Your objective »
Every line with the string "eine" in it belongs in your answer, so copy them all from the data.

Provided records »
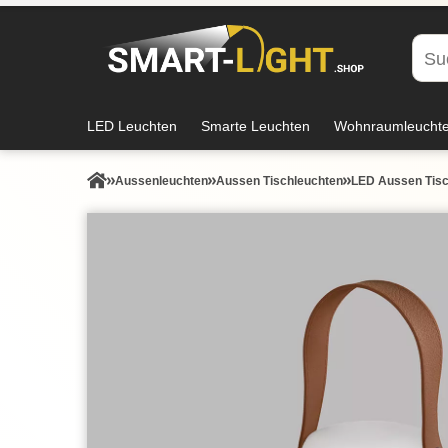
LED Leuchten
Smarte Leuchten
Wohnraumleucht
Aussen­leuchten
Aussen Tischleuchten
LED Aussen Tisc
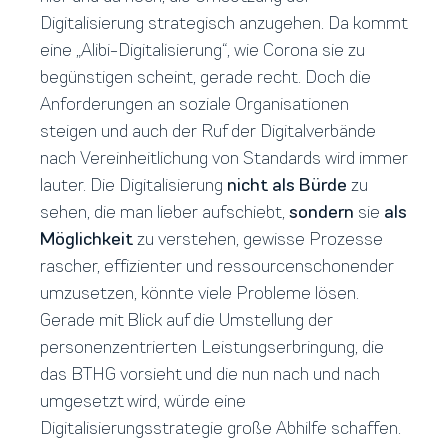
Digitalisierung strategisch anzugehen. Da kommt
eine „Alibi-Digitalisierung“, wie Corona sie zu
begünstigen scheint, gerade recht. Doch die
Anforderungen an soziale Organisationen
steigen und auch der Ruf der Digitalverbände
nach Vereinheitlichung von Standards wird immer
lauter. Die Digitalisierung
nicht als Bürde
zu
sehen, die man lieber aufschiebt,
sondern
sie
als
Möglichkeit
zu verstehen, gewisse Prozesse
rascher, effizienter und ressourcenschonender
umzusetzen, könnte viele Probleme lösen.
Gerade mit Blick auf die Umstellung der
personenzentrierten Leistungserbringung, die
das BTHG vorsieht und die nun nach und nach
umgesetzt wird, würde eine
Digitalisierungsstrategie große Abhilfe schaffen.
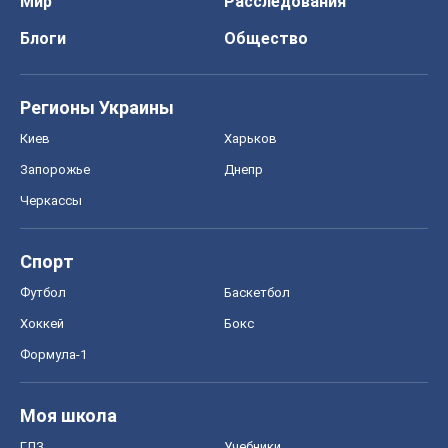
Мир
Расследования
Блоги
Общество
Регионы Украины
Киев
Харьков
Запорожье
Днепр
Черкассы
Спорт
Футбол
Баскетбол
Хоккей
Бокс
Формула-1
Моя школа
ГДЗ
Учебники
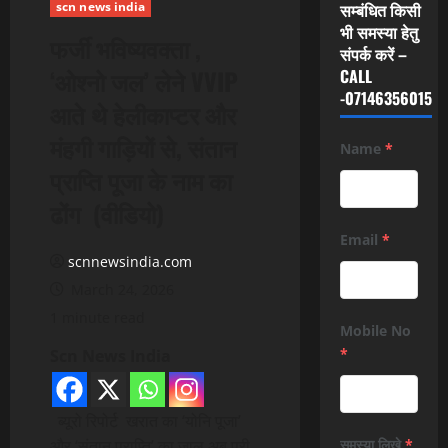
scn news india
सम्बंधित किसी
भी समस्या हेतु
फर्जी भविष्यवक्ता ,
संपर्क करें –
‘ओश्नो जल’ लेने VVIP
CALL
-07146356015
आते थे हेलीकाप्टर और
मंहगी गाड़ियों से, संतान
Name
*
प्राप्ति पूजा के नाम का
ढोंग (वीडियो)
Email
*
scnnewsindia.com
March 24, 2026
1 minute read
Mobile No
*
Scn News India
ब्यूरो रिपोर्ट खरात का ‘योनि पूजा’
और ‘संतान प्राप्ति’ का जाल अब पूरी
समस्या लिखे
*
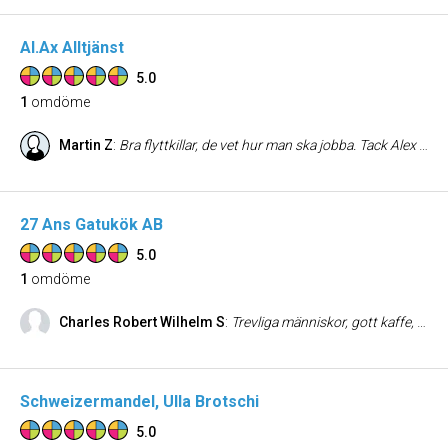
Al.Ax Alltjänst
5.0
1
omdöme
Martin Z
:
Bra flyttkillar, de vet hur man ska jobba. Tack Alex och gubbarna som hjälpte mig och frugan att rensa upp hemma på gården. Flytt
27 Ans Gatukök AB
5.0
1
omdöme
Charles Robert Wilhelm S
:
Trevliga människor, gott kaffe, god choklad, bra kakor och bakverk och prima mackor!
Schweizermandel, Ulla Brotschi
5.0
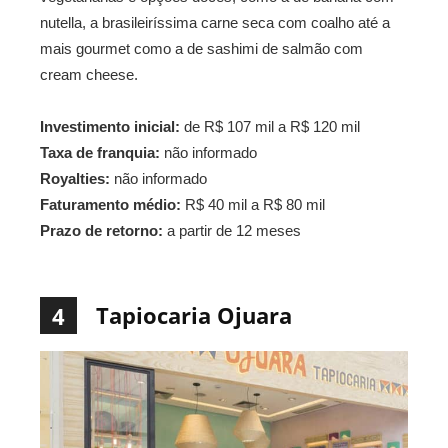
nutella, a brasileiríssima carne seca com coalho até a
mais gourmet como a de sashimi de salmão com
cream cheese.
Investimento inicial:
de R$ 107 mil a R$ 120 mil
Taxa de franquia:
não informado
Royalties:
não informado
Faturamento médio:
R$ 40 mil a R$ 80 mil
Prazo de retorno:
a partir de 12 meses
Tapiocaria Ojuara
4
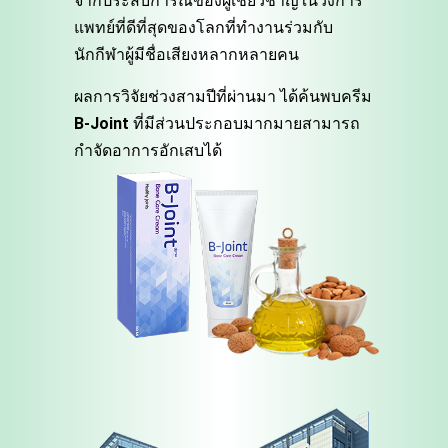
จากประสบการณ์ของผู้เชี่ยวชาญในวงการ
แพทย์ที่ดีที่สุดของโลกที่ทำงานร่วมกับ
นักกีฬาผู้มีชื่อเสียงหลากหลายคน
ผลการวิจัยช่วงสามปีที่ผ่านมา ได้ค้นพบครีม
B-Joint
ที่มีส่วนประกอบมากมายสามารถ
กำจัดอาการอักเสบได้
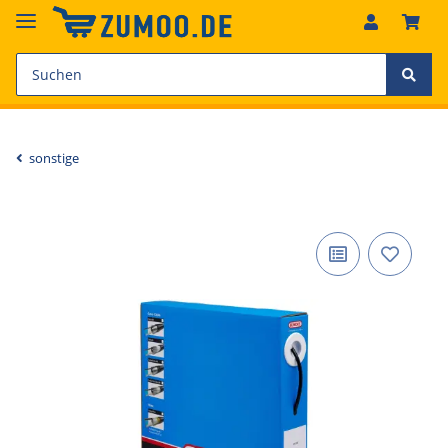
sonstige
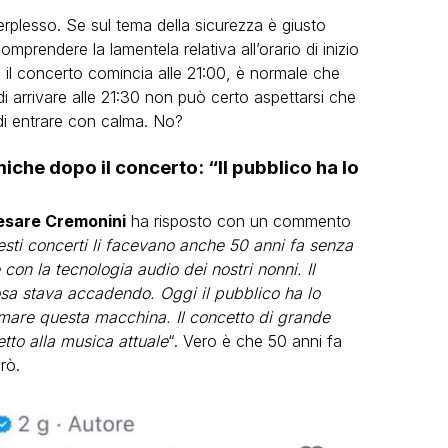
perplesso. Se sul tema della sicurezza è giusto
omprendere la lamentela relativa all’orario di inizio
he il concerto comincia alle 21:00, è normale che
e di arrivare alle 21:30 non può certo aspettarsi che
 di entrare con calma. No?
che dopo il concerto: “Il pubblico ha lo
esare Cremonini
ha risposto con un commento
sti concerti li facevano anche 50 anni fa senza
on la tecnologia audio dei nostri nonni. Il
sa stava accadendo. Oggi il pubblico ha lo
ermare questa macchina. Il concetto di grande
tto alla musica attuale
“. Vero è che 50 anni fa
rò.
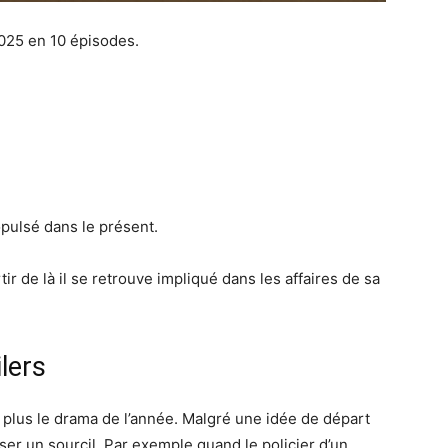
25 en 10 épisodes.
pulsé dans le présent.
rtir de là il se retrouve impliqué dans les affaires de sa
lers
n plus le drama de l’année. Malgré une idée de départ
ser un sourcil. Par exemple quand le policier d’un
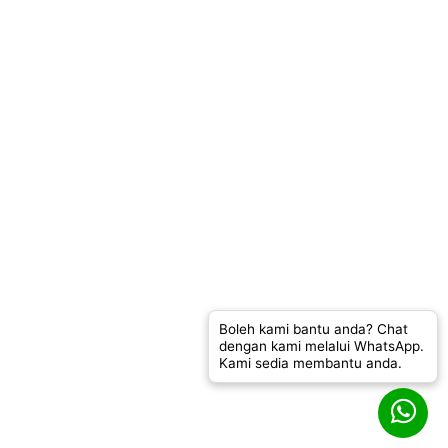
Boleh kami bantu anda? Chat
dengan kami melalui WhatsApp.
Kami sedia membantu anda.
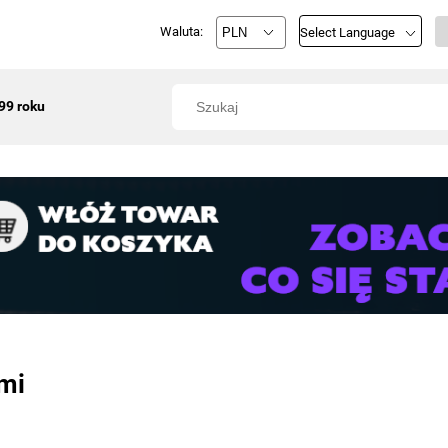
Waluta:
Select Language
99 roku
mi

Written response »
eine „Alibi-Digitalisierung“, wie Corona sie zu
umgesetzt wird, würde eine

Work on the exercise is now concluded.